The authority also says it has removed more than 114 senior managers post during the past year – creating savings of £7 million a year on year.

A report going before the council next week shows that those on the lowest graded jobs at the council earn roughly £17,300 a year while the chief executive’s basic pay is listed as £168,300 with four executive directors on between £122,400 and £137,700 and 11 corporate directors on between £86,700 and £112,200.

Based on these figures the average, or median, figure for Dorset Council pay should be around £24,000 a year – although this calculation is not shown in the report.

The figures for the chief executive and other senior posts only include the basic pay with other duties, such as running elections and other duties, attracting additional payments.

Said Cllr Peter Wharf, Dorset Council’s Portfolio Holder for Corporate Development and Change:“We’ve been working hard to reduce the council’s pay bill and use those savings to invest in essential services for residents. Since the formation of Dorset Council in April, we have streamlined senior management and significantly reduced staffing costs.

“Through the Local Government Reorganisation process we have reduced the number of chief executive officers from four to one and removed 114 posts at Service Manager level and above (the top four tiers). This has produced savings of £7m in a full year and will continue to do so every year thereafter.

“Dorset Council is a large and complex organisation. Our directors and senior leaders are responsible for delivering over 450 services to 380,000 residents, managing over 4,500 employees and a budget of over £300m.

"Councillors considered salaries for our senior leaders in early 2019. We ensured the salaries proposed were bench-marked independently of the council. This piece of work compared salaries regionally and nationally. We have a strong senior leadership team and trust in their abilities to lead and deliver the ambitions of this council.”

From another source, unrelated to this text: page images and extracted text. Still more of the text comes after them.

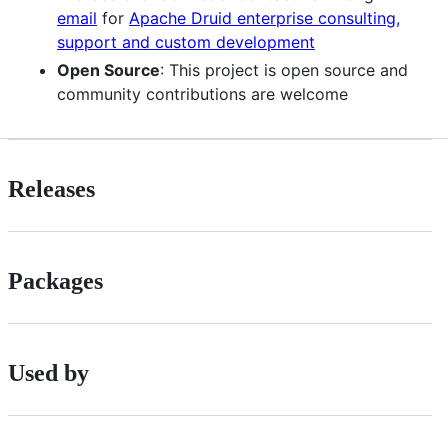
email
for
Apache Druid enterprise consulting,
support and custom development
Open Source
: This project is open source and
community contributions are welcome
Releases
Packages
Used by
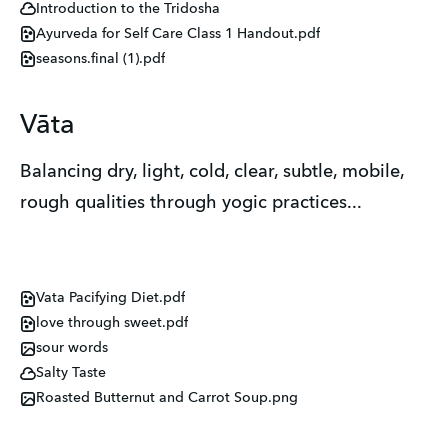
Introduction to the Tridosha
Ayurveda for Self Care Class 1 Handout.pdf
seasons.final (1).pdf
Vāta
Balancing dry, light, cold, clear, subtle, mobile,
rough qualities through yogic practices...
Vata Pacifying Diet.pdf
love through sweet.pdf
sour words
Salty Taste
Roasted Butternut and Carrot Soup.png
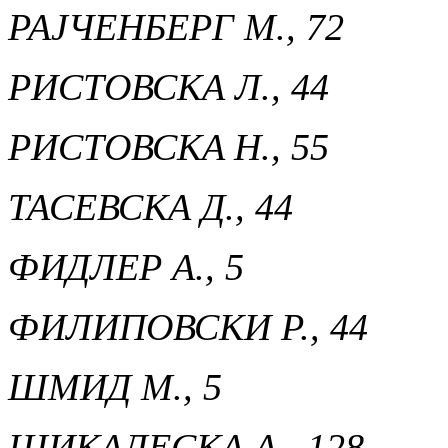
РАЈЧЕНБЕРГ М., 72
РИСТОВСКА Л., 44
РИСТОВСКA Н., 55
ТАСЕВСКА Д., 44
ФИДЛЕР А., 5
ФИЛИПОВСКИ Р., 44
ШМИД М., 5
ШИКАЛЕСКА А., 128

A report last year, when the council was considering how much salary to offer the new chief executive concluded that at the time the highest paid chief executive of the 15 unitary authorities in the South West received £159,409 based on 2015 figures, with the average pay at the time of  just over £150,000.

The consultants recommended offering a higher salary to attract the best candidates, given the acknowledged difficulties of creating a new unitary council is a timeframe of a little over a year. A figure of £175,000 a year featured in one report.